The main opposition Democratic Party of Korea is pushing a bill to return half of bus and subway fares that the people will pay for five months from Aug. 1 to Dec. 31 this year.
In a bid to ease the economic burden on the working class, the government and ruling People Power Party are considering increasing income tax deductions for public transportation expenses. Then the Democratic Party upped the ante by coming up with the cash handout bill
Proposed by Kim Sung-whan, chief policymaker of the Democratic Party, in July, the bill is among 22 legislation tasks that the party vowed last month to push strongly to help the people's livelihoods. The problem is, however, it will take as much as 4 trillion won ($2.8 billion) to refund half of bus and subway fares as the bill stipulates.
The National Assembly Budget Office estimated bus and subway fares that the people are expected to pay for the five months at 5.347 trillion won. So if half of it is refunded, the required budget will amount to 2.673 trillion.
Furthermore, if the government gives back half of public transportation fares to users, more people will likely use the bus and subway in order to receive the half-price benefit. Then the government’s financial burden will increase further. In this case, the budget office expects the government burden to expand to 4.6 trillion won. Setting up a nationwide refund system will require a huge amount of money as well.
Under the government and ruling party's plan to increase the existing income tax deduction for those public transportation fares paid via credit card, the required financial burden is estimated to amount to 344.5 billion won, according to the National Assembly Budget Office, and that figure is about one-seventh of the Democratic Party’s own plan.
And yet the party is pushing the bill regardless, arguing that about 2 trillion won will be enough for the refund.

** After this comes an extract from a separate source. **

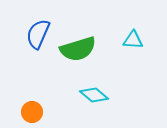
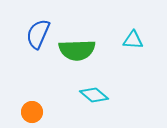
green semicircle: moved 1 px left, 1 px down; rotated 15 degrees clockwise
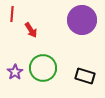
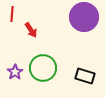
purple circle: moved 2 px right, 3 px up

Other lawmakers of the Democratic Party also proposed another bill related to public transportation that will increase the government's financial burden. The bill requires the central government to bear the entirety of subway and bus fares for seniors aged 65 and older so that they can use public transportation free of charge.
The existing law requires local governments to bear subway fees alone that are charged to senior citizens.
Though the related financial burden has not been estimated yet in terms of the current value, the National Assembly Budget Office once estimated the cost of a Democratic Party bill offering the same benefits, proposed in 2018, at 1.32 trillion won a year.
National debt that should be repaid by the government with funds from the sale of government bonds to taxpayers is expected to exceed 700 trillion won for the first time next year. This is much affected by the Democratic Party’s overuse of cash handout policies drawn up to win over voters. As a result, national debt to be repaid with taxpayer money surged by 415 trillion won for five years when it was the governing party.
If left unchecked, populist welfare policies drain state coffers and leave huge debt to future generations. If half of public transportation expenses are refunded, about 4 trillion won will likely be scattered to numerous people. It is unproductive and wasteful. If that amount of money is available, it should be used to reignite growth potential and tighten the social safety net.
The Democratic Party's leader Lee Jae-myung is well known for drastic populism. Shortly before stepping down as governor of Gyeonggi Province to run for the presidency, he took measures to make the privately run Ilsan Bridge toll-free, prompting the operator of the bridge to sue the province.
Handing out a tremendous amount of cash that could be more productively used will only weaken the government’s financial capacity. It is concerning that the majority Democratic Party under Lee is fanning populism again.